Making Our Money Talk for Statehood

Often times when DC Statehood activists discuss one of the main reasons for DC Statehood the common line is to end “Taxation Without Representation.” Undoubtedly, the fact that District citizens contribute more tax revenue to federal coffers than 18 states and totaling $20 billion a year without any national representation should be a good enough argument for Statehood, but it isn’t. While taxes are something we must pay political donations are something we choose to do to promote a candidate or to promote a cause. District citizens (yes, many of us are lobbyists or have ties to various special interests) give millions of dollars each year to political candidates from around the nation yet are no closer to having representatives in Congress of our own. People donate to politicians to promote specific interests but for some reason District citizens have yet to mobilize behind our own special interest, Statehood, and it’s about time we did.

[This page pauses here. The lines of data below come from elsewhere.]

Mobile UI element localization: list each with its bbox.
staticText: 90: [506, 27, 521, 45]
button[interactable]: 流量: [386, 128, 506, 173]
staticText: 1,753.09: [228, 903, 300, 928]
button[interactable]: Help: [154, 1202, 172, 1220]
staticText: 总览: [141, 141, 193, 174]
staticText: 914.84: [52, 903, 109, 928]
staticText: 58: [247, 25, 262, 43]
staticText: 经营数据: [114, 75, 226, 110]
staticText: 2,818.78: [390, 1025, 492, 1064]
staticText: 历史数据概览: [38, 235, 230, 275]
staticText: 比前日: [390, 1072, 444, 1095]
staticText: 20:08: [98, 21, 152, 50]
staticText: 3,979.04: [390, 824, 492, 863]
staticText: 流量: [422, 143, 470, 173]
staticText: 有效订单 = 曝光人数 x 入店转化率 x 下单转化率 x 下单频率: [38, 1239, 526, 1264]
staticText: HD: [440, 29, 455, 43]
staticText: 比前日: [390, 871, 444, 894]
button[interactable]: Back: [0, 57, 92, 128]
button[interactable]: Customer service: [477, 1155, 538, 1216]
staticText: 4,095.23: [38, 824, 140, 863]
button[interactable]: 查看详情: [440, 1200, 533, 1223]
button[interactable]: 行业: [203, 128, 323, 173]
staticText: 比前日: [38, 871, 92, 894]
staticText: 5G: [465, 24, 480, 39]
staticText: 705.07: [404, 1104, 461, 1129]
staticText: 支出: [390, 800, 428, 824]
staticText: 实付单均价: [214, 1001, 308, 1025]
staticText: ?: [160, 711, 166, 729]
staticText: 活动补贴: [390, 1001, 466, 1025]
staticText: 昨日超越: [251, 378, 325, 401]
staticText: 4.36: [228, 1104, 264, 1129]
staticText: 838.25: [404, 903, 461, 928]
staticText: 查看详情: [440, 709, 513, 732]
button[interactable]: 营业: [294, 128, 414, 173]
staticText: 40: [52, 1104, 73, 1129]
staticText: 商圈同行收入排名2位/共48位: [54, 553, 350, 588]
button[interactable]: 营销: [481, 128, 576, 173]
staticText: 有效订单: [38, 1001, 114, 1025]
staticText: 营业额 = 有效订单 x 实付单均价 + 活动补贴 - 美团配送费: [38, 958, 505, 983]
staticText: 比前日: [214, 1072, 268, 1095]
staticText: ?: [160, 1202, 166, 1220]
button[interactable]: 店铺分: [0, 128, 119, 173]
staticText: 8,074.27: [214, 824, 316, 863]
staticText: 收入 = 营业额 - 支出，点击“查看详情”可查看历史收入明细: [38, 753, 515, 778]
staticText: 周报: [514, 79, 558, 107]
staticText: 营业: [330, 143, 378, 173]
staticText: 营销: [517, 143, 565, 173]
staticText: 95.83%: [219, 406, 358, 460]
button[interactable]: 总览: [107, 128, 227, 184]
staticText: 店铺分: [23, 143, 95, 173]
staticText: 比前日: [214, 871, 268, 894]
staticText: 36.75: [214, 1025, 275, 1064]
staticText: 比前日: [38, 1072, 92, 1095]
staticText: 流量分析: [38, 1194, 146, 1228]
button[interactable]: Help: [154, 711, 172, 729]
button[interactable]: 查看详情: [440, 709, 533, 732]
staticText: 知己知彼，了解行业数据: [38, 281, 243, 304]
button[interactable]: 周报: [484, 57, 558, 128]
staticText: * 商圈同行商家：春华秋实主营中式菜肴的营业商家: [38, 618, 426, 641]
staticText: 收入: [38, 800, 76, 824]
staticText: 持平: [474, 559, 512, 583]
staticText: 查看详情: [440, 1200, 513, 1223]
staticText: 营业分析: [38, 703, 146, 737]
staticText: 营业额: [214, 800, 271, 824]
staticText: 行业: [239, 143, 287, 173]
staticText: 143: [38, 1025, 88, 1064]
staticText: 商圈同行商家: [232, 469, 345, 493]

District citizens, from a basic democratic self-interested point of view, have made poor investments our political contributions and should begin to become more thoughtful, strategic, and self-interested in how we contribute to national candidates. In this election cycle District citizens have contributed to the House members who represent the suburbs of the District (the Md. & Va. Reps): Steny Hoyer, Chris Van Hollen, Donna Edwards, Jim Moran, and Gerry Connolly. Presently, none of these members of the House of Representatives are cosponsors to HR 265, the New Columbia Admission Act. Congressmen Hoyer, Connolly, Moran, and Van Hollen have all recently spoken out against a commuter tax, a key potential revenue tool New Columbia would have to pay for state functions given a large commuter influx to the state on a daily basis. Despite all of their words in support of voting rights, they all have failed to support DC Statehood which is the ultimate goal and end game for full and equal democracy in the District (New Columbia).

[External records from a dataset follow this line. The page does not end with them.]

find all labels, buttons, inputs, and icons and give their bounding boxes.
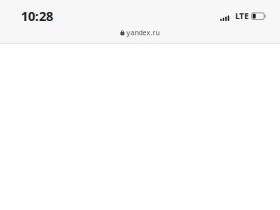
button[interactable]: Address — yandex.ru xyxy=(0,26,280,39)
staticText: 10:28 xyxy=(21,8,53,25)
staticText: LTE xyxy=(235,11,248,22)
staticText: yandex.ru xyxy=(127,28,160,37)
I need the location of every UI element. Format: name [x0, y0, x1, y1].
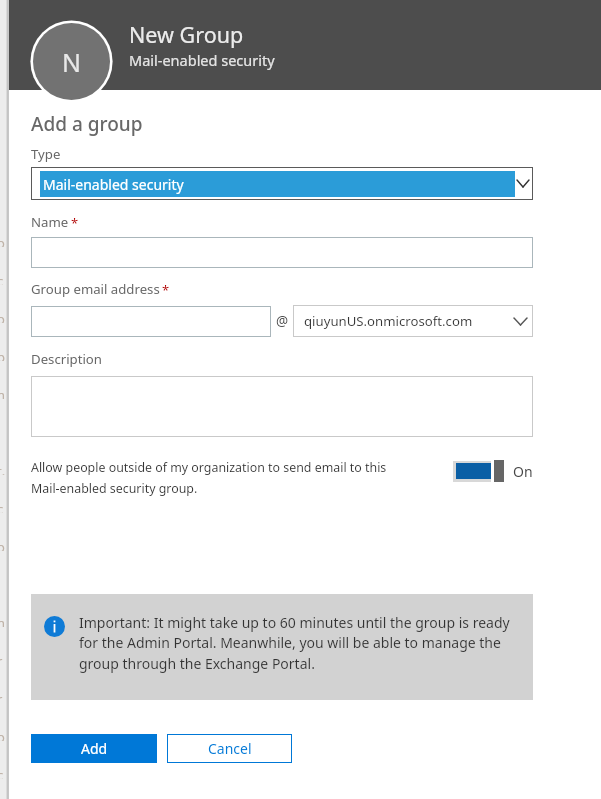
button[interactable]: [31, 376, 533, 437]
staticText: ni: [0, 614, 6, 627]
staticText: Allow people outside of my organization …: [31, 459, 403, 496]
staticText: New Group: [129, 20, 244, 49]
button[interactable]: [31, 237, 533, 268]
staticText: ni: [0, 386, 6, 399]
staticText: Important: It might take up to 60 minute…: [79, 613, 519, 674]
button[interactable]: Allow external senders toggle, On: [451, 460, 533, 483]
staticText: *: [162, 281, 170, 299]
staticText: qiuyunUS.onmicrosoft.com: [304, 312, 473, 330]
staticText: o: [0, 310, 5, 323]
staticText: t.: [0, 462, 6, 475]
staticText: Mail-enabled security: [129, 50, 275, 70]
button[interactable]: Cancel: [167, 734, 292, 763]
staticText: o: [0, 234, 5, 247]
staticText: Name: [31, 213, 69, 231]
staticText: @: [276, 312, 289, 330]
staticText: pi: [0, 348, 6, 361]
other: Information: [44, 613, 65, 638]
button[interactable]: Add: [31, 734, 157, 763]
staticText: Type: [31, 145, 61, 163]
staticText: cr: [0, 272, 6, 285]
button[interactable]: [31, 306, 271, 337]
staticText: os: [0, 728, 6, 741]
staticText: Cancel: [208, 739, 252, 758]
staticText: ro: [0, 652, 6, 665]
staticText: On: [513, 462, 533, 481]
staticText: o: [0, 538, 5, 551]
staticText: Add a group: [31, 111, 143, 137]
staticText: c: [0, 500, 4, 513]
other: Group avatar: [30, 20, 113, 103]
button[interactable]: qiuyunUS.onmicrosoft.com: [293, 305, 533, 337]
staticText: *: [71, 214, 79, 232]
button[interactable]: Mail-enabled security: [31, 167, 533, 200]
staticText: Add: [81, 739, 108, 758]
staticText: Description: [31, 350, 102, 368]
staticText: c: [0, 766, 4, 779]
staticText: r: [0, 690, 3, 703]
staticText: N: [62, 45, 82, 79]
staticText: Group email address: [31, 280, 160, 298]
staticText: Mail-enabled security: [43, 175, 184, 194]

Despite failing to support our ultimate democratic goals, District citizens, as of the June 30, 2012 reports filed with the Federal Election Commission (FEC), donated $366,189 to these 5 members of the House. This means District citizens on average have donated a total of $73,238 per DC suburban House Member. Steny Hoyer, the Democratic Whip in the House, long-time Congressman, and a “NO” vote on the Statehood Bill back in 1993 has received $134,595 from District citizens in individual contributions alone (not PAC money) just this election cycle. We need to really reconsider who we donate to and why we donate to them. The rest of the country understands how to donate in their self-interest and our self-interest should be Statehood yet we’re giving away lots of money to so-called friends who do not support full and complete democracy for the citizens of the District.

In stark contrast, District citizens have donated a total of $475,516 to the 25 House members running for re-election out of the 28 cosponsors to HR 265. That means on average District citizens are averaging $19,021 per DC Statehood Bill cosponsor (about 26% of what we give per DC suburban House member). These numbers get even more outrageous if you remove Congressman Conyers and Rangel from the list as they are long-time House members and former Committee Chairman which make them more likely to get big donations (albeit these men deserve our contributions based on their long-time support for DC Statehood). By removing Conyers and Rangel from the DC political contribution equation DC residents give less to the 23 remaining cosponsors of the bill than they do to the 5 members of the DC suburbs who do not even support Statehood and the average contribution drops to $14,937 per candidate (Click Here: dc2012contributions to see the breakdown of candidtates and individual contributions from the FEC reports filed by candidates).

The numbers do not lie, District citizens need to become more thoughtful, proactive, and strategic with how they donate and who they donate to. Sadly, money talks and District citizens have done a poor job of making our money talk for our most special interest: to become full and equal citizens as the 51st state of the Union, New Columbia. While Mark Plotkin is right, there should be a fight about Statehood on the Democratic National Convention floor, District citizens need to start talking with our mouths, our bodies, and our wallets to demonstrate that Statehood is an important issue to 618,000 of us and it should be to our 300 million neighbors and their elected representatives.

It’s time to speak, act, and donate, in a more thoughtful and democratically self-interested manner.